- Author: Luke Bloomquist, MD; Chief Editor: Mark R Wallace, MD, FACP, FIDSA more...
Poxviridae are a family of oval or brick-shaped, quite large, double-stranded DNA viruses that can infect both humans and animals. The genus Parapoxvirus is included among these viruses; these viruses measure 260 X 160-nm and possess a unique spiral coat that distinguishes them from the other poxviruses. Parapoxvirus species are enzootic to hoofed animals (ungulates) throughout the world. Three similar parapoxviruses (orf virus, pseudocowpox virus, and bovine papular stomatitis virus) commonly cause infection in humans; transmission is through direct or indirect contact with infected animals. The zoonotic hosts of these parapoxviruses are sheep and goats (orf, ie, ecthyma contagiosum virus) and cattle (pseudocowpox virus [ie, milker's nodule virus or paravaccinia virus] and bovine papular stomatitis virus).

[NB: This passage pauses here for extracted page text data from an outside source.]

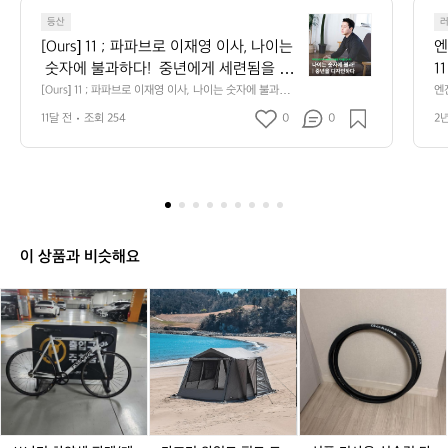
1
[O
3
등산
u
9
[Ours] 11 ; 파파브로 이재영 이사, 나이는
엔
r
2
 숫자에 불과하다!  중년에게 세련됨을 선
1
s]
사하는 브랜드가 있다. 누군가의 아빠, 남
민
[Ours] 11 ; 파파브로 이재영 이사, 나이는 숫자에 불과하
엔
1
다!  중년에게 세련됨을 선사하는 브랜드가 있다. 누군가의 
전
편, 삼촌이기 전에 당신은 누구였는가? ‘중
다
1
11달 전
조회 254
0
0
2
아빠, 남편, 삼촌이기 전에 당신은 누구였는가? ‘중년을 디
 
년을 디자인하다’ 파파브로(PAPABRO) 이
용
;
자인하다’ 파파브로(PAPABRO) 이재영 이사를 만났다.  파
리
파브로는 2009년 온라인 시장이 활성화되던 초반 세상에 
파
나
재영 이사를 만났다.  파파브로는 2009년 
전
등장했다. 중년층을 타겟팅한 브랜드가 거의 없다는 점에
끔
파
온라인 시장이 활성화되던 초반 세상에 등
 
 주목해 ‘중년을 디자인하다’라는 슬로건을 가지고 이커머
입
브
장했다. 중년층을 타겟팅한 브랜드가 거의 
끔
스에 뛰어들었다.  “파파브로는 인터넷 쇼핑이 활성화되던
 
로
 초반에, 중년층을 위한 브랜드가 거의 없다는 점에 주목하
 굿
없다는 점에 주목해 ‘중년을 디자인하
능
이
던 시점, 동대문 재래시장의 중년 남성복 제조 및 유통업체 
다’라는 슬로건을 가지고 이커머스에 뛰어
보
재
지인들의 의류를 온라인에서 판매해 달라는 요청을 계기
이 상품과 비슷해요
들었다.  “파파브로는 인터넷 쇼핑이 활성
 
로, 아직 형성되지 않은 이 시장의 성장 가능성을 갖고 중
영
년 남성 의류 전문 쇼핑몰을 시작하게 되었습니다.”  중년
화되던 초반에, 중년층을 위한 브랜드가
이
있
쓰
쓰
카
쓰
카
신
에 초점을 맞춘 건 블루오션을 파악해서이기도 하지만 동
사,
 거의 없다는 점에 주목하던 시점, 동대문
시에 가장 잘하는 분야를 선택한 것이었다. 창업자인 박성
나
나
즈
나
즈
품
나
호 대표 본인께서 중년이었기 때문이다.  “창업자 박성호
 재래시장의 중년 남성복 제조 및 유통업
미
미
미
미
미
미
이
 대표가 본인의 체형과 선호하는 스타일을 잘 알고 있었기
하
체 지인들의 의류를 온라인에서 판매해 달
하
와
하
와
사
 때문에, 고객의 니즈를 정확히 파악할 수 있었어요. 또한,
는
얀
얀
일
얀
일
용
라는 요청을 계기로, 아직 형성되지 않은
 동대문 의류가 저평가되어 있지만, 좋은 품질의 옷들이 많
숫
색
색
드
색
드
식
다는 것을 한국의 중년 남성들에게 알리고 싶은 마음도 브
 이 시장의 성장 가능성을 갖고 중년 남성
자
판
랜딩의 중요한 동기였습니다.”  파파브로는 단순히 옷을 파
판
필
판
필
슬
 의류 전문 쇼핑몰을 시작하게 되었습니
에
는 것을 넘어, 중년 남성들에게 자신감과 자신을 가꾸는 즐
매/
매/
드
매/
드
릭
불
다.”  중년에 초점을 맞춘 건 블루오션을
거움을 선물한다. 패션에 대해 잘 모르거나 스타일링에 어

Other parapoxviruses have been recognized in New Zealand red deer, Finnish reindeer, Japanese serows, European musk oxen, red squirrels in the United Kingdom, harbor seals in the North Sea, and California sea lions. A novel parapoxvirus from white-tailed deer in the United States has caused cases of human infection.
Parapoxvirus infections manifest as pathologic lesions on the animal's oral mucosa (eg, lips, nostrils, eyes) or the moist hairless areas of the skin (eg, udders, groin). The virus may be contacted even in the absence of obvious lesions on the animal.
Incidence of deer-associated parapoxvirus infections may rise as the deer population in the United States continues to increase.
Clinical cutaneous manifestations of infection with the parapoxviruses are identical; therefore, some authors propose the term "farmyard pox" for any of the 3 common parapoxvirus infections.
Parapoxvirus infection results in solitary or multiple, relatively painless, cutaneous lesions that heal slowly, usually without complications. Occasionally, the lymphatic system is involved. Even in immunocompromised hosts, little evidence suggests spread of infection outside external surfaces.
Lasting immunity to parapoxviruses does not seem to occur, and reinfection has been reported.
Orf, milker's nodule, and bovine papular stomatitis are viral illnesses enzootic to sheep, goats, and cattle throughout the world. No reports contain data specific to the United States.
Data from England and Wales for 1990-1995 indicate an annual mean of 15 human cases of parapoxvirus infections, significantly less than the reported annual mean of 46 cases between 1978 and 1986. Sheep were a more frequent source of infection than other ungulates.
Among high-risk populations, such as animal caretakers or meat handlers, the typical clinical appearance and the benign nature of the infection may be well known. As a result, infected individuals may not seek medical attention and many authors believe that the infection is much more common than actually reported.
Parapoxvirus lesions generally heal without treatment, albeit slowly. Scarring is typically absent. Immunocompromised patients and those with atopic dermatitis are at risk for progressive or disseminated disease. One case reported described blindness resulting from ocular involvement; no cases resulting in death have been reported.
Race is often not specified in the existing literature, but the infection occurs throughout the world.
Most cases occur in males, reflecting the male predominance in the occupations or activities of the infected patients, which include veterinarians, veterinary students, farmers, shepherds, and other animal caretakers. Women are susceptible to infection if they have close contact with animals.
Most cases occur in young to middle-aged adults, although school-aged children also are infected. Parapoxviruses do not appear to have a predilection for any particular age group. Children may be at higher risk due to behavioral reasons that cause them to sustain more animal bites, to have poorer adherence to good hand hygiene and personal protective measures, and to engage in high-risk behaviors such as nuzzling a sick animal. A recent analysis of an orf outbreak found that age less than 20 years was an independent risk factor for infection.